Yine DPT uzmanı olarak resmi görevle gittiği Denizli’de verdiği bir konferans üzerine Vali, Diyanet’e haber vermiş, daha önce basmaları için kitaplarını götürdüğü Diyanet yetkilileri de bu tuhaf DPT uzmanı hakkında Başbakanlığı bilgilendirmişlerdi.
Bu ihbardan sonra 1986 yılında Hürriyet gazetesi muhabiri Evrenesoğlu’nun Ankara’da beyaz cübbesi ve sarığıyla sohbet ettiği dergahına sızdı ve kısa bir süre sonra gazete “DPT tarikat yuvası” manşetiyle çıktı.
Haber büyük ses getirmişti.
Evrenesoğlu ve bağlıları gözaltına alındılar.
Evrenesoğlu’nun evi arandı. “Kitabın bir sır olarak saklanması emredildiği cihetle, 1986 senesine kadar kitabı kasamda muhafaza altına aldım” dediği kitabı Risalet Nurları da bu aramada bulundu.
Skandal Evrenesoğlu’nu aşmış, ANAP hükümetinin “İrticayı hortlattığı” suçlamalarına neden olmuştu. Eleştirilerin hedefinde ise DPT’nin başında olan Başbakan Turgut Özal’ın kardeşi Bozkurt Özal vardı.
Kardeş Özal, Evrenesoğlu’nu hemen işten çıkardı
Başbakan Özal eleştirilere “Adam hasta hasta, irtica yapacak hali yok. Muayene raporu da geldi. Psikolojik denetim gerekli. Yani Bakırköy’e gitmesi lazım.
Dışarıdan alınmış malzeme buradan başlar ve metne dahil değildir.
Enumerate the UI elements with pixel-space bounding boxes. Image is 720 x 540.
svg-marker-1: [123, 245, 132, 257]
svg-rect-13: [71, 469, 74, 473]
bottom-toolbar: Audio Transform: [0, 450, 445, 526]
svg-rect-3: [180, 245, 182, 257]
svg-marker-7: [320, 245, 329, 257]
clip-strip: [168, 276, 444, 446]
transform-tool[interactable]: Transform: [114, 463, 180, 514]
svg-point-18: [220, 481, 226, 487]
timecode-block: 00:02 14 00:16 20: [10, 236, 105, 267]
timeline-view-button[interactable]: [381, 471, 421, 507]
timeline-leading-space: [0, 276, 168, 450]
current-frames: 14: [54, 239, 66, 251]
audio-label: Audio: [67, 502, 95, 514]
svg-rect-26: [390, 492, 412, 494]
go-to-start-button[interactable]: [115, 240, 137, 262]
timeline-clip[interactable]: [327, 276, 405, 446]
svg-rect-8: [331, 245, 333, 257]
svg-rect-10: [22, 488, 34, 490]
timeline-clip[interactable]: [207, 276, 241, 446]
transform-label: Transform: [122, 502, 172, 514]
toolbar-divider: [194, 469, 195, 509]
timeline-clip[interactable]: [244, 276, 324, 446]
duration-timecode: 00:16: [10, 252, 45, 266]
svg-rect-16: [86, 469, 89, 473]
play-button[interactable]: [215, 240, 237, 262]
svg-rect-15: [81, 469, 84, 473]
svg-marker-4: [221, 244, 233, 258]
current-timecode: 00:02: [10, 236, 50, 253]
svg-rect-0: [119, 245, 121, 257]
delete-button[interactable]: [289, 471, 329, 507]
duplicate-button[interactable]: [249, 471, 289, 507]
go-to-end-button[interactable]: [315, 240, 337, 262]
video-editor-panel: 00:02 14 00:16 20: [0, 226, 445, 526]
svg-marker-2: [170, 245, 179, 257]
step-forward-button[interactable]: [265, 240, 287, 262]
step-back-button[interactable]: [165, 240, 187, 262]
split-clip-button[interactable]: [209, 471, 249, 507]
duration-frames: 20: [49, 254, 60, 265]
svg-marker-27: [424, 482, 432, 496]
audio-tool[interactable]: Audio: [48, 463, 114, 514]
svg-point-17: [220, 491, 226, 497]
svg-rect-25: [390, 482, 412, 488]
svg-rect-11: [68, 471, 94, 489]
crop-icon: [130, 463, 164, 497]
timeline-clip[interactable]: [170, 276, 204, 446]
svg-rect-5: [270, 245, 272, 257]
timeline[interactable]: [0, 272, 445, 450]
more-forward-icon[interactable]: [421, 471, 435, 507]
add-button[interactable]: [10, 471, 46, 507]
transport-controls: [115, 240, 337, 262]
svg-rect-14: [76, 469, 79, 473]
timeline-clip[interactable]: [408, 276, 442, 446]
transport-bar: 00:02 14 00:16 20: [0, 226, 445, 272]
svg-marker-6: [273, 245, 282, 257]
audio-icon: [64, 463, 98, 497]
Bugün Türkiye irtica yoktur” diye cevap verdi.
İçişleri Bakanı Yıldırım Akbulut da davet ettiği gazetecilere Evrenesoğlu’nun evinden çıkan Risalet Nurları kitabını gösterip, “Bunun akıllı adam işi olmadığını” anlatmaya çalıştı.
Fakat Evrenesoğlu skandalı ülkede irticai tehdit tartışmasını yeniden başlatmıştı. Bütün cemaatler yeniden devletin ve medyanın gözetimine girdiler.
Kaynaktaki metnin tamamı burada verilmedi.